Showing posts with label gora. Show all posts
Showing posts with label gora. Show all posts

Monday 16 September 2013

NUTCH FIGHT! 1.7 vs 2.2.1

We've had releases in the Nutch 2.x branch for over a year now. As I described in a previous post, the main difference with the 1.x branch is the use of Apache Gora as a storage abstraction layer, which allows to use various flavours of NoSQL databases such as HBase, Cassandra or Accumulo as backends.

There seems to be a growing number of 2.x users, even though 1.x probably still holds the lead, and 2.x (and Gora) is being improved rapidly as a result. The venerable 1.x version has for it its reliability and a few more functionalities currently missing in 2.x, however how do they compare in terms of performance?

Procedure


We have measured the performance of Nutch 1.7 against 2.2.1 (HBase and Cassandra) using 3 million URLs from the CommonCrawl project. These URLs were obtained using the Commoncrawl module in Behemoth.

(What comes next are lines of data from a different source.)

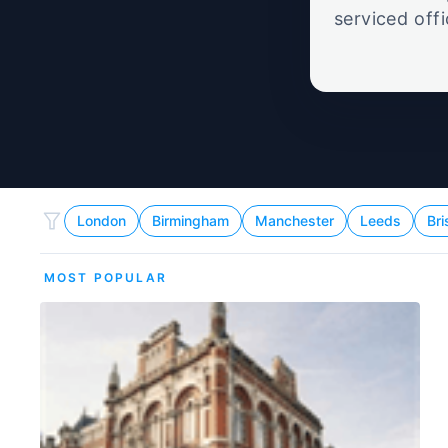
serviced off
London
Birmingham
Manchester
Leeds
Bri
MOST POPULAR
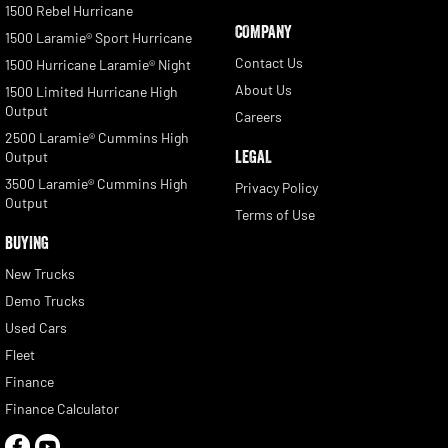
1500 Rebel Hurricane
COMPANY
1500 Laramie® Sport Hurricane
Contact Us
1500 Hurricane Laramie® Night
About Us
1500 Limited Hurricane High
Output
Careers
2500 Laramie® Cummins High
LEGAL
Output
3500 Laramie® Cummins High
Privacy Policy
Output
Terms of Use
BUYING
New Trucks
Demo Trucks
Used Cars
Fleet
Finance
Finance Calculator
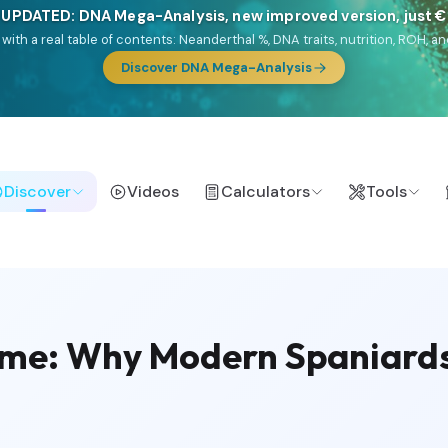
🎯 Discover our 10 G25 Focus reports
lands),
Am Yisrael
(Jewish),
Balkan Frontier
,
Ararat
(Levant & Caucasus
a),
El Gringo
(USA/Canada),
France Profonde
&
Nordsee
(North Sea Ger
Browse Focus reports
Discover
Videos
Calculators
Tools
me: Why Modern Spaniards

For this test, we are less interested in fetching the entire contents of the 3M crawl database, but rather how performance varies when using common Nutch commands (inject / generate / parse / update). The fetch time is less relevant here as it is mainly network-bound and is affected less by the differences in storage between both versions.

Disclaimer : It is important to note that we are not comparing Cassandra and HBase themselves, but via  their respective Gora modules and any conclusions drawn are not necessarily applicable in general.  What we are presenting here is what a user gets when using Nutch 2.x with the default configuration for these backends. As we will see later, a lot depends also on the design of Nutch 2.x itself.


Setup


Nutch 1 version: apache-nutch-1.7
Nutch 2 version: apache-nutch-2.2.1
Cassandra version: cassandra-1.2.9
Hbase version: hbase-90.4


We used a large AWS EC2 instance (available at http://aws.amazon.com/ec2/) with 7.5 GB Memory with Hadoop 1.2.0 installed with Apache Whirr. Mapreduce has been configured to allow a maximum of 2 Mappers and 2 Reducers available.

Nutch  configuration

To make the different crawls comparable in terms of the handled urls, newly-discovered links on the webpages are not added to the crawl database, but we only fetch the ones that belong to the original 3M. Furthermore, we limit the number of urls per host to 100 and the size of the fetchlist to 5K.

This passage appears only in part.